London is set for more sweltering weather after the UK saw its hottest-ever day in May on a scorching bank holiday Monday.
Temperatures at Kew Gardens reached 34.8C on Monday, surpassing the all-time record for May. The previous record of 33.3C was set in August 2019.
The mercury reached the high on a third consecutive day of 28C or higher in London, marking the beginning of a heatwave.
The hot weather is forecast to continue into Tuesday, and temperatures could push above 35C in parts of the capital.
Parts of central and southern England could even see highs of 36C.
Cooler weather is expected for the rest of the week, but London is still expected to see highs of 24C on Wednesday.
Amber heat health alerts are in place for London, the South East, the east of England, East Midlands and West Midlands.
The alerts, which will remain in place until 5pm on Wednesday, mean there is likely to be “a rise in deaths, particularly among those aged 65 and over or with health conditions” and increased demand on all health and social care services, according to the UKHSA website.
The provisional reading at Kew Gardens, south-west London, broke the highest May temperature that, until Monday, stood at 32.8C reached in 1922 and 1944, the Met Office said at around 5pm.

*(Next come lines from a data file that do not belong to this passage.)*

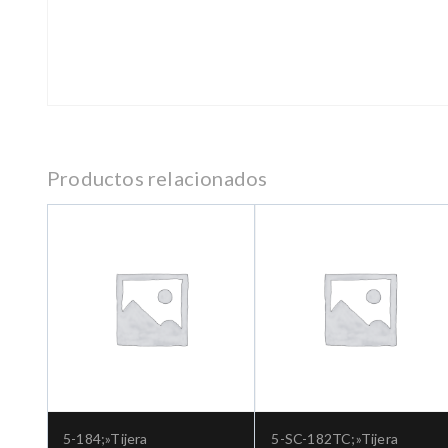
Productos relacionados
5-184;»Tijera
5-SC-182TC;»Tijera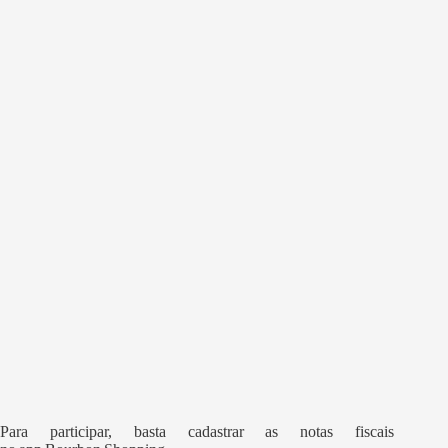
Para participar, basta cadastrar as notas fiscais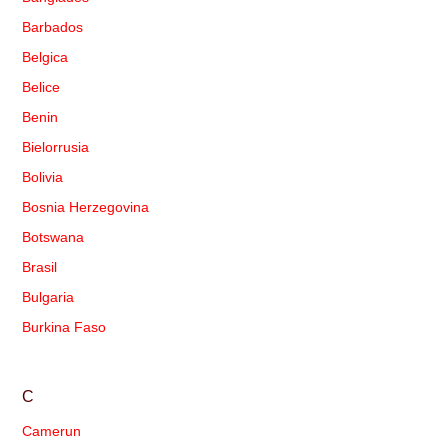
Barbados
Belgica
Belice
Benin
Bielorrusia
Bolivia
Bosnia Herzegovina
Botswana
Brasil
Bulgaria
Burkina Faso
C
Camerun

Temperature records are usually broken by just tenths of a degree.
It is also 10C to 15C hotter than average for much of the UK, the forecasters’ senior meteorologist Greg Dewhurst reported.
If validated, the latest record means seven of the 12 monthly highs have been set since 2003, the Met Office said.
It listed 12 locations where the record was topped on Monday, ranging from Suffolk to Berkshire to Warwickshire.
A previous study by the forecasters found breaking that record “is around three times more likely now in our current climate than it would have been in a natural climate not impacted by greenhouse gas emissions.”
This means that the once one-in-a-hundred year event is now a one-in-33 event, it said.
“We see these changes happening so much more dramatically,” Mr Dewhurst said on Monday morning, adding that climate change is boosting the heat.
“In the past, heatwaves built and built and built and built over days and days and days – these now just develop so quickly.
“It’s huge sort of swinging temperatures, and obviously records being broken by day and by night, so it just shows sort of how extreme the weather can change, and how quickly it can change, as well.”
As a result of climate change, all meteorological models are predicting “more extreme heat, more extreme weather events” and “hotter, drier summers – wetter, windier winters”, he added.